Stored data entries
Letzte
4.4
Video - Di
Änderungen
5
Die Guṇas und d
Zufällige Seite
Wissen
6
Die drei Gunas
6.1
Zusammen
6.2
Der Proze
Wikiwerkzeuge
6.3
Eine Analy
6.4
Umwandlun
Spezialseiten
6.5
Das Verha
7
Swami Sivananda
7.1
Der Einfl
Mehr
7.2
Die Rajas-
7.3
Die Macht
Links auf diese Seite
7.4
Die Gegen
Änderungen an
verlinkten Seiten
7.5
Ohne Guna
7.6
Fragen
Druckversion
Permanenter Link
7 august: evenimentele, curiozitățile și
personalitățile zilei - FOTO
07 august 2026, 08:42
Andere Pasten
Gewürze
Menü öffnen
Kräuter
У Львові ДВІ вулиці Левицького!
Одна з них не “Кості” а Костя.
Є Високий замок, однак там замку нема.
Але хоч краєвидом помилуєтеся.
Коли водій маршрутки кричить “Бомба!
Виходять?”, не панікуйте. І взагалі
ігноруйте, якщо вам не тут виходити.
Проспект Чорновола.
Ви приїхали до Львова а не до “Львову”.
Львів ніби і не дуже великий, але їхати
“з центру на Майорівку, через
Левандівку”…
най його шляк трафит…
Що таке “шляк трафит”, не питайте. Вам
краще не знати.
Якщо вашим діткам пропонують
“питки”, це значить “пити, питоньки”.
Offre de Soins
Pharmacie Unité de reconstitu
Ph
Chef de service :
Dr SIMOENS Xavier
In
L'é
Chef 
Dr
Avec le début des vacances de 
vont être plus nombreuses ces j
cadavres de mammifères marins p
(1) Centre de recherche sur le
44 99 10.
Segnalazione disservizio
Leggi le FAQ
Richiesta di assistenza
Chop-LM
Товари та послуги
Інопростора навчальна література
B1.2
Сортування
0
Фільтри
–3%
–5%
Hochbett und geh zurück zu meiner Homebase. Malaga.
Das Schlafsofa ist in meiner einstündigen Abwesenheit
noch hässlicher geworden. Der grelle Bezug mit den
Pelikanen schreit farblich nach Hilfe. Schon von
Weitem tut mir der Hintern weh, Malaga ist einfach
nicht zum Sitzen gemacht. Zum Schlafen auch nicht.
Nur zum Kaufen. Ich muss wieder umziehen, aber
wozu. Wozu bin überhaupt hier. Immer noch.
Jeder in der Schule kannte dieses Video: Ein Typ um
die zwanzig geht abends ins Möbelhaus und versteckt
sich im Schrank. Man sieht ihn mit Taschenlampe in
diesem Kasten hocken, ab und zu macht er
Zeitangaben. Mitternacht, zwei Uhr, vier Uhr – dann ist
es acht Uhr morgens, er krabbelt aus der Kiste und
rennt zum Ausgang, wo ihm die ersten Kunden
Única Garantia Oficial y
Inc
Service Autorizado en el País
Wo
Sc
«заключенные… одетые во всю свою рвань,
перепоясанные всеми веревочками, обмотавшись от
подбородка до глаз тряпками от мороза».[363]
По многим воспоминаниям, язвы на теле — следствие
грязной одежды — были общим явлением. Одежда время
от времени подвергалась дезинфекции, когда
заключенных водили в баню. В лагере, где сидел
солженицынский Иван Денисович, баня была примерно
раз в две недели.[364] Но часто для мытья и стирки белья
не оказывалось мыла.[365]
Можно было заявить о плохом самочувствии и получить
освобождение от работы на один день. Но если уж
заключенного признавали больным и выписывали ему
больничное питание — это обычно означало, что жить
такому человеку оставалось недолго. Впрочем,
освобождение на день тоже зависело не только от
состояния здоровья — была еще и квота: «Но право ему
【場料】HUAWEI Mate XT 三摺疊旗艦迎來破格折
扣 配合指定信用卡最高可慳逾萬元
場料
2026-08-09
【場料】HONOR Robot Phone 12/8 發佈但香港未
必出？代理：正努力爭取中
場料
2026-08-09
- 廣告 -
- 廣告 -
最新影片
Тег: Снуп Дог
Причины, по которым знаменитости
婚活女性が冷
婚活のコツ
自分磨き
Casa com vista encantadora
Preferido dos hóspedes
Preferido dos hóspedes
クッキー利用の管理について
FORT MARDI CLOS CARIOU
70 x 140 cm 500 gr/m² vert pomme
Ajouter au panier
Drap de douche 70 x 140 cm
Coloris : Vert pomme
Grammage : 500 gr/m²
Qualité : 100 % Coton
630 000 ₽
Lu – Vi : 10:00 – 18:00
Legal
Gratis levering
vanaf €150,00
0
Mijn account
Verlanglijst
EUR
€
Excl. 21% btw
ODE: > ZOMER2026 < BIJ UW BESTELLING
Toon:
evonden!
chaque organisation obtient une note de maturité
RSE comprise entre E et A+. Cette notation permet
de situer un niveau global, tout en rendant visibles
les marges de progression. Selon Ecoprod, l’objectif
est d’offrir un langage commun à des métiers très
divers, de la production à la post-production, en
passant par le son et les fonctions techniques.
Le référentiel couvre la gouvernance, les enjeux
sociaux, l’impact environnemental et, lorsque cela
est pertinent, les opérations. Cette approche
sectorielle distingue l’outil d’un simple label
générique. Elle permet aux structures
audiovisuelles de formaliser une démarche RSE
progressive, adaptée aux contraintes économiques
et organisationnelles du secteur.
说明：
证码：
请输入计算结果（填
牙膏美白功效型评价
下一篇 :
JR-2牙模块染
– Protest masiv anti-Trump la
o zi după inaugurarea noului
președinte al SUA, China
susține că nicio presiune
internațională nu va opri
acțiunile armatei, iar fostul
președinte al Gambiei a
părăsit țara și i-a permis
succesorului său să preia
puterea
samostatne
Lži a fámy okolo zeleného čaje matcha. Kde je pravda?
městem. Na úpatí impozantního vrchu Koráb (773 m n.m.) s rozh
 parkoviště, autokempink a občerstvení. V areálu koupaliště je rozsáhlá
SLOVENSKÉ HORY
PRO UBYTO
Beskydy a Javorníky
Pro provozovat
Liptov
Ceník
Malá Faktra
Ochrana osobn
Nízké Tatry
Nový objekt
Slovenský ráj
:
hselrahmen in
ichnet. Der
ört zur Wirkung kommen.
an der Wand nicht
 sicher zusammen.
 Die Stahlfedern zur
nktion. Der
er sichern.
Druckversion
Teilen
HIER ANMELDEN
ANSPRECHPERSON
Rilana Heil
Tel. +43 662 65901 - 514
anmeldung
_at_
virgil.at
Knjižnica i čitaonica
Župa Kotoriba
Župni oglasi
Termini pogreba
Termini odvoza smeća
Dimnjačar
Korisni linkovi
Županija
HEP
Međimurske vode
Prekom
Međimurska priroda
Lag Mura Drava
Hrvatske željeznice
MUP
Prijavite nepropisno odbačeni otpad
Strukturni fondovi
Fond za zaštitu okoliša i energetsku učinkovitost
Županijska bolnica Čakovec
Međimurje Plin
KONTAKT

Exercise |
In your reply, restate exactly the lines from the start of the records above through the line holding "Nur zum Kaufen.", including both, and nothing else.

Task response |
Letzte
4.4
Video - Di
Änderungen
5
Die Guṇas und d
Zufällige Seite
Wissen
6
Die drei Gunas
6.1
Zusammen
6.2
Der Proze
Wikiwerkzeuge
6.3
Eine Analy
6.4
Umwandlun
Spezialseiten
6.5
Das Verha
7
Swami Sivananda
7.1
Der Einfl
Mehr
7.2
Die Rajas-
7.3
Die Macht
Links auf diese Seite
7.4
Die Gegen
Änderungen an
verlinkten Seiten
7.5
Ohne Guna
7.6
Fragen
Druckversion
Permanenter Link
7 august: evenimentele, curiozitățile și
personalitățile zilei - FOTO
07 august 2026, 08:42
Andere Pasten
Gewürze
Menü öffnen
Kräuter
У Львові ДВІ вулиці Левицького!
Одна з них не “Кості” а Костя.
Є Високий замок, однак там замку нема.
Але хоч краєвидом помилуєтеся.
Коли водій маршрутки кричить “Бомба!
Виходять?”, не панікуйте. І взагалі
ігноруйте, якщо вам не тут виходити.
Проспект Чорновола.
Ви приїхали до Львова а не до “Львову”.
Львів ніби і не дуже великий, але їхати
“з центру на Майорівку, через
Левандівку”…
най його шляк трафит…
Що таке “шляк трафит”, не питайте. Вам
краще не знати.
Якщо вашим діткам пропонують
“питки”, це значить “пити, питоньки”.
Offre de Soins
Pharmacie Unité de reconstitu
Ph
Chef de service :
Dr SIMOENS Xavier
In
L'é
Chef 
Dr
Avec le début des vacances de 
vont être plus nombreuses ces j
cadavres de mammifères marins p
(1) Centre de recherche sur le
44 99 10.
Segnalazione disservizio
Leggi le FAQ
Richiesta di assistenza
Chop-LM
Товари та послуги
Інопростора навчальна література
B1.2
Сортування
0
Фільтри
–3%
–5%
Hochbett und geh zurück zu meiner Homebase. Malaga.
Das Schlafsofa ist in meiner einstündigen Abwesenheit
noch hässlicher geworden. Der grelle Bezug mit den
Pelikanen schreit farblich nach Hilfe. Schon von
Weitem tut mir der Hintern weh, Malaga ist einfach
nicht zum Sitzen gemacht. Zum Schlafen auch nicht.
Nur zum Kaufen. Ich muss wieder umziehen, aber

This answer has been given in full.